▶ [Task objective]:
Report each line of the records where "articolo" occurs.

▶ [Records to process]:
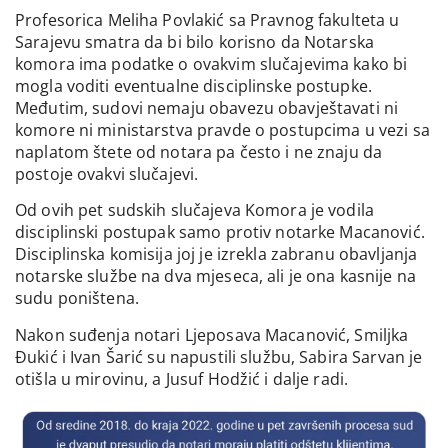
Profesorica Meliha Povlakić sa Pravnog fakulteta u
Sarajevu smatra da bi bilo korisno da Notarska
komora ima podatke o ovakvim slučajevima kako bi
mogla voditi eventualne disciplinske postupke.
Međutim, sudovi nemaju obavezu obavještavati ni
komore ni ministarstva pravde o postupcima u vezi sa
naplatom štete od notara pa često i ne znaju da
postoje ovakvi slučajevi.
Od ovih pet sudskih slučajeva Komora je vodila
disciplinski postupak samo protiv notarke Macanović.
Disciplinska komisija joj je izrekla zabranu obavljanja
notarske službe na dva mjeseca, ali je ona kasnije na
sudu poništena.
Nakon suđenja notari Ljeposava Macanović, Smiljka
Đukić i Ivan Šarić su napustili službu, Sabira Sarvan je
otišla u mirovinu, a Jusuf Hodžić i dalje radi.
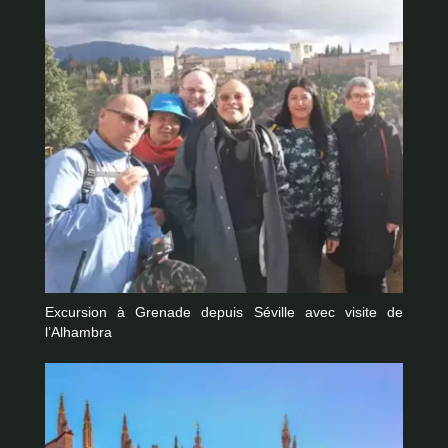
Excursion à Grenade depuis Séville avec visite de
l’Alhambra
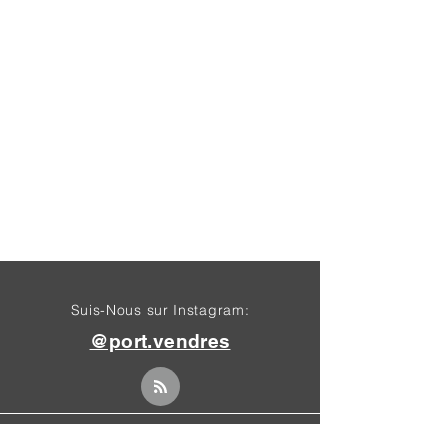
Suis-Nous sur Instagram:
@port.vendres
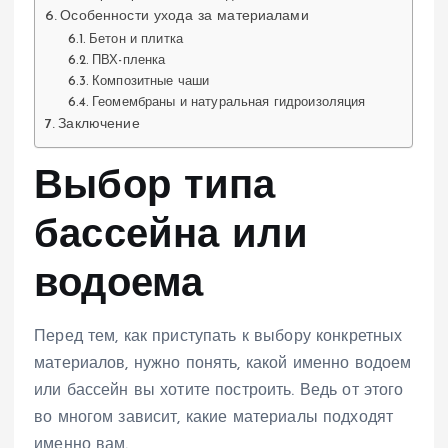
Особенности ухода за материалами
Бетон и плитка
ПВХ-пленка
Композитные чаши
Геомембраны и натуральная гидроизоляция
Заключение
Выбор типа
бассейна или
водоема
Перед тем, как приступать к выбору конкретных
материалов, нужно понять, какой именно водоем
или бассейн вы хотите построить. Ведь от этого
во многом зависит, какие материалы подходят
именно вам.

--

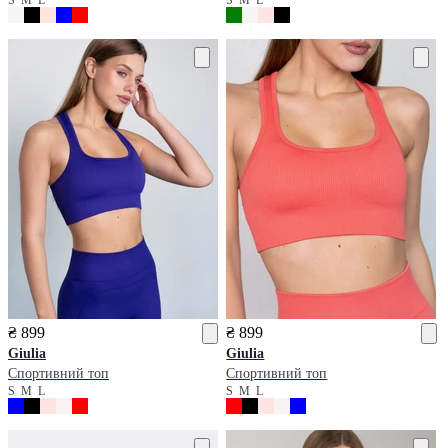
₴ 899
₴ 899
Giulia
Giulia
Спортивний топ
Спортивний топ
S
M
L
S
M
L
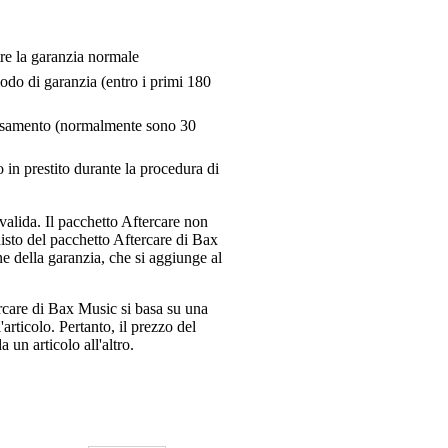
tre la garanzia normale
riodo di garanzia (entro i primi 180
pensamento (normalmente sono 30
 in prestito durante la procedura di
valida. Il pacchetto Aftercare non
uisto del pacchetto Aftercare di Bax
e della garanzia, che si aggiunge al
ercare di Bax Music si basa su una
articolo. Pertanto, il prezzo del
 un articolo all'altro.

* * *

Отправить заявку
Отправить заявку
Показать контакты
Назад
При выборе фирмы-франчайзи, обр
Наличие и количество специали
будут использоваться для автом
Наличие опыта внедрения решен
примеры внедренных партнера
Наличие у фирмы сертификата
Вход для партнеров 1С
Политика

▶ [Response for this exercise]:
articolo. Pertanto, il prezzo del
 un articolo all'altro.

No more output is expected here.